====== Given data ======

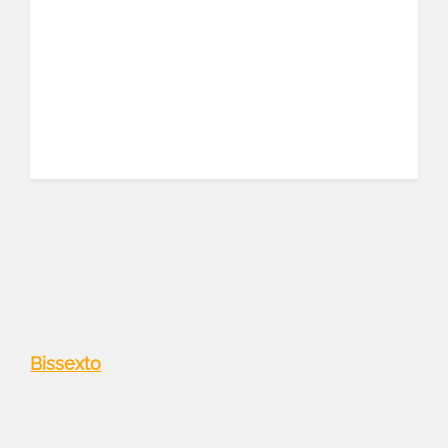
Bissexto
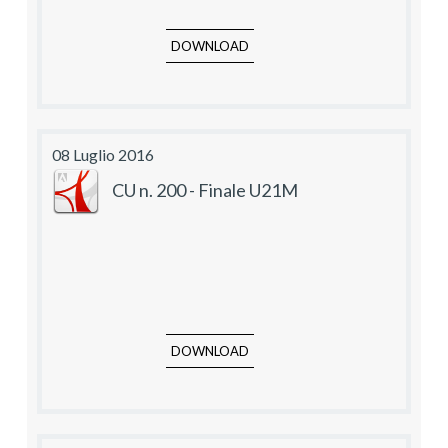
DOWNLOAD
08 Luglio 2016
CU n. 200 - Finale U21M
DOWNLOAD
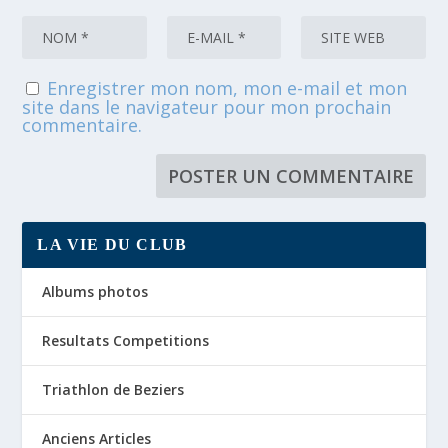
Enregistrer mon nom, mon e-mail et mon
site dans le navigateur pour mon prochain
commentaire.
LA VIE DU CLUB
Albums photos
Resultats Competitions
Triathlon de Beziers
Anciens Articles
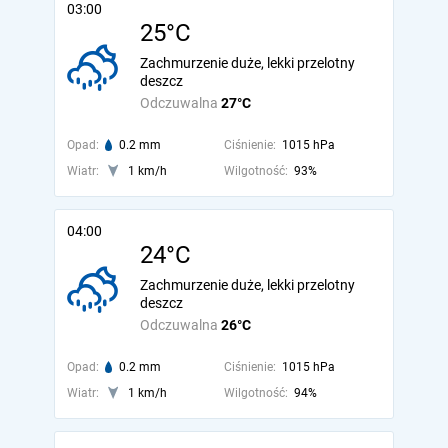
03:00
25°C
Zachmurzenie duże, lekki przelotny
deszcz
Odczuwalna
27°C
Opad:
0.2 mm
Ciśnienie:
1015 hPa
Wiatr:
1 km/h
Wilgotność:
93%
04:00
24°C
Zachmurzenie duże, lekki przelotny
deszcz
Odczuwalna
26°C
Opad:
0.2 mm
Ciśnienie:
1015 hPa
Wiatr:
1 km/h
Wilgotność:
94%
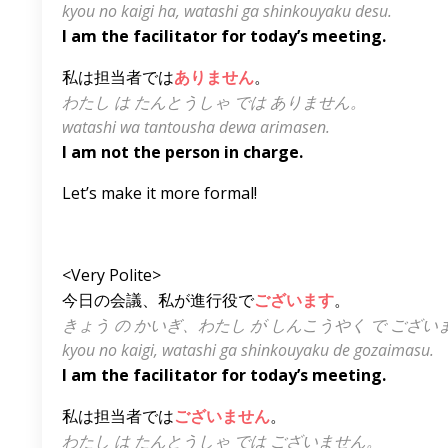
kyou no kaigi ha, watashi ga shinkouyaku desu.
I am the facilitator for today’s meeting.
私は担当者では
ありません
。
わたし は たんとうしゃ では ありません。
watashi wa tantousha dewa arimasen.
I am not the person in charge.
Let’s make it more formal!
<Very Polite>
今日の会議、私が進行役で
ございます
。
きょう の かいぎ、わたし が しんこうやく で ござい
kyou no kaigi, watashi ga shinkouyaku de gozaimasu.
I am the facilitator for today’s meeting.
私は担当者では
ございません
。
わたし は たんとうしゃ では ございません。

======
====== Given data ======

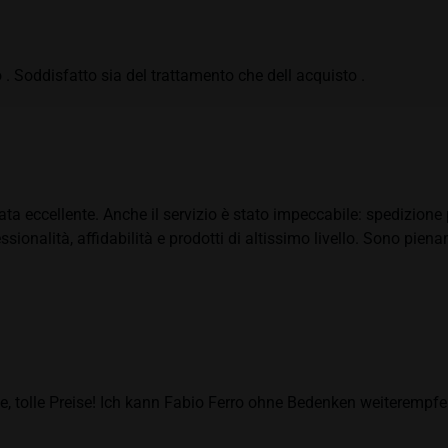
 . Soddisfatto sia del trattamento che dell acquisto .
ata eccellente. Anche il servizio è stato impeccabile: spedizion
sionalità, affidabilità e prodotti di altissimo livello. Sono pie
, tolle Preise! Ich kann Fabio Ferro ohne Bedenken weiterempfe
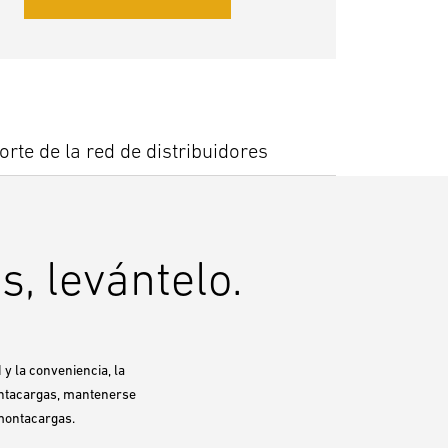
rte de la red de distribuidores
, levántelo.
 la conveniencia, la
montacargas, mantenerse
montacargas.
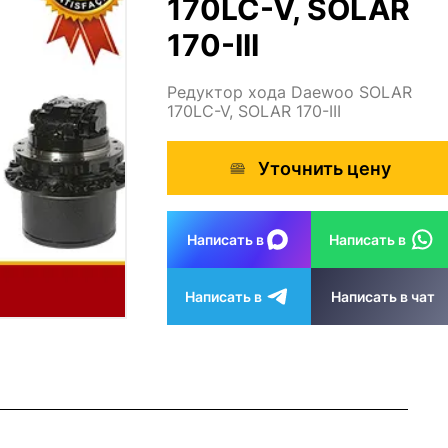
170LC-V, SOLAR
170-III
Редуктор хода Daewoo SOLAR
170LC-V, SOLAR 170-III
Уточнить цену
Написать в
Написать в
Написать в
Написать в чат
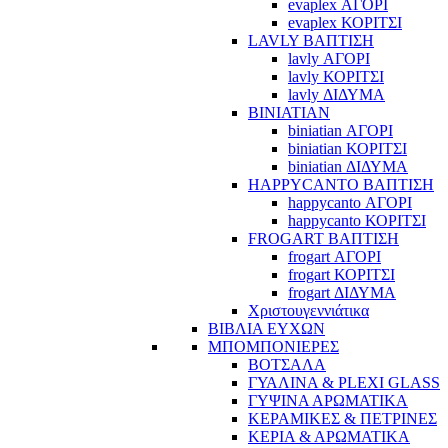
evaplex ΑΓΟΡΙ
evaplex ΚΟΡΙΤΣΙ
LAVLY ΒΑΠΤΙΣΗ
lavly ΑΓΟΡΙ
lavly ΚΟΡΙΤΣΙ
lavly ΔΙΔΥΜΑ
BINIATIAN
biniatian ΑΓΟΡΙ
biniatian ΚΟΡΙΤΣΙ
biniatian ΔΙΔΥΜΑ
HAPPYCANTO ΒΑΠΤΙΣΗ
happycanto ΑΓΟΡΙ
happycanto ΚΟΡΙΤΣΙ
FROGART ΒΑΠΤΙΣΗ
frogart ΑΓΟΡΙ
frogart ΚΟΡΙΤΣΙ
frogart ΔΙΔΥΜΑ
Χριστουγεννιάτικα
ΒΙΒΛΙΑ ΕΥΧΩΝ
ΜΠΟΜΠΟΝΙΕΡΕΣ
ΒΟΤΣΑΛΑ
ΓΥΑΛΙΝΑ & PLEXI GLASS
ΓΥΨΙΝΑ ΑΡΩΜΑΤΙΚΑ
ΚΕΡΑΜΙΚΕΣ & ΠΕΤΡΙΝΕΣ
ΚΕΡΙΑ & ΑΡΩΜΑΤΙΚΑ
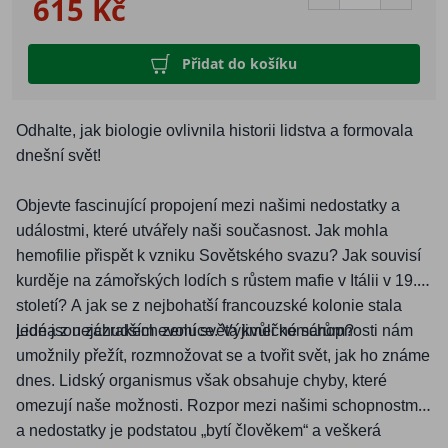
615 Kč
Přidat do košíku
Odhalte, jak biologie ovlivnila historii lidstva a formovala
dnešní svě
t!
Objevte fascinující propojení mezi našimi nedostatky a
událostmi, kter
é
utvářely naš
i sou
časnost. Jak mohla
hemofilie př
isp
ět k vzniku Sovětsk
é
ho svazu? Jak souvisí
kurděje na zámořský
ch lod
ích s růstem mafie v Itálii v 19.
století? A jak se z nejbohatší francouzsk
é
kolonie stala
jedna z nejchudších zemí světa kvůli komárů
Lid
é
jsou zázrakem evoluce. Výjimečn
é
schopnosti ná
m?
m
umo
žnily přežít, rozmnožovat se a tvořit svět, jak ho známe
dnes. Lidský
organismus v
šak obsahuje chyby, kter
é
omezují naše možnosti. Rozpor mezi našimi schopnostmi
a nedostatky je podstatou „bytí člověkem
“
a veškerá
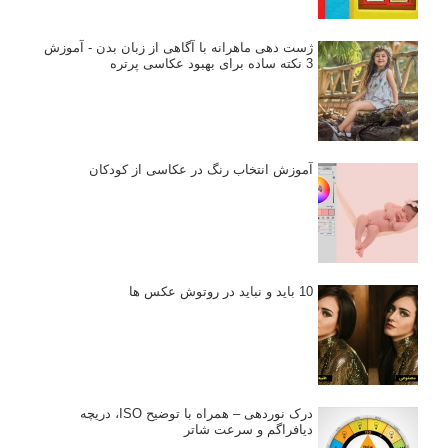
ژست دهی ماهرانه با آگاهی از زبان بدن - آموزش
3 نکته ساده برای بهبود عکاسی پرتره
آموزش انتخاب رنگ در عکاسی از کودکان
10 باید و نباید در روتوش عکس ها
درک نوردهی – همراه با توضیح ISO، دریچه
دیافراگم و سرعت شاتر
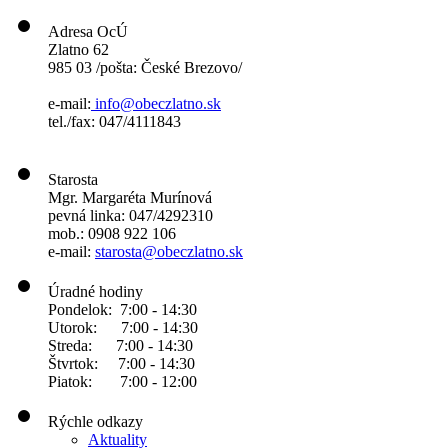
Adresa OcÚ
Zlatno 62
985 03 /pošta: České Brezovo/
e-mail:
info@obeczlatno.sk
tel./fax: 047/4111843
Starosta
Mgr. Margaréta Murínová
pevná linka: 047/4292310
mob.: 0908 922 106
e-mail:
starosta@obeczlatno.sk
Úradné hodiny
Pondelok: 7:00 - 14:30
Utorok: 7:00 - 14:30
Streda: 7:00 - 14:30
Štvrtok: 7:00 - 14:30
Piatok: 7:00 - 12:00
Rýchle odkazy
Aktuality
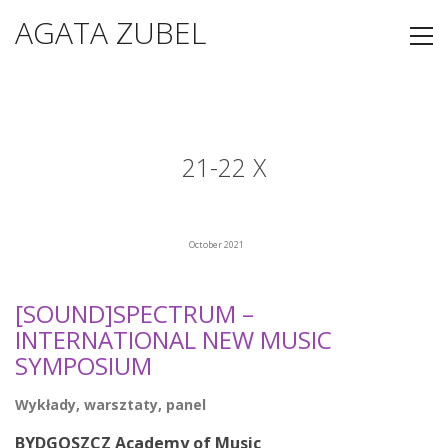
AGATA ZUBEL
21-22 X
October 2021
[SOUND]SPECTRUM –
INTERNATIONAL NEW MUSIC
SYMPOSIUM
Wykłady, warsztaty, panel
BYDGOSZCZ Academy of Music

======

Exercise for the records above: copy only the lines from the one with "info@obeczlatno.sk" to the one with "BYDGOSZCZ Academy of Music", both ends kept, and drop the pictures.

Finished task |
info@obeczlatno.sk
tel./fax: 047/4111843
Starosta
Mgr. Margaréta Murínová
pevná linka: 047/4292310
mob.: 0908 922 106
e-mail:
starosta@obeczlatno.sk
Úradné hodiny
Pondelok: 7:00 - 14:30
Utorok: 7:00 - 14:30
Streda: 7:00 - 14:30
Štvrtok: 7:00 - 14:30
Piatok: 7:00 - 12:00
Rýchle odkazy
Aktuality
AGATA ZUBEL
21-22 X
October 2021
[SOUND]SPECTRUM –
INTERNATIONAL NEW MUSIC
SYMPOSIUM
Wykłady, warsztaty, panel
BYDGOSZCZ Academy of Music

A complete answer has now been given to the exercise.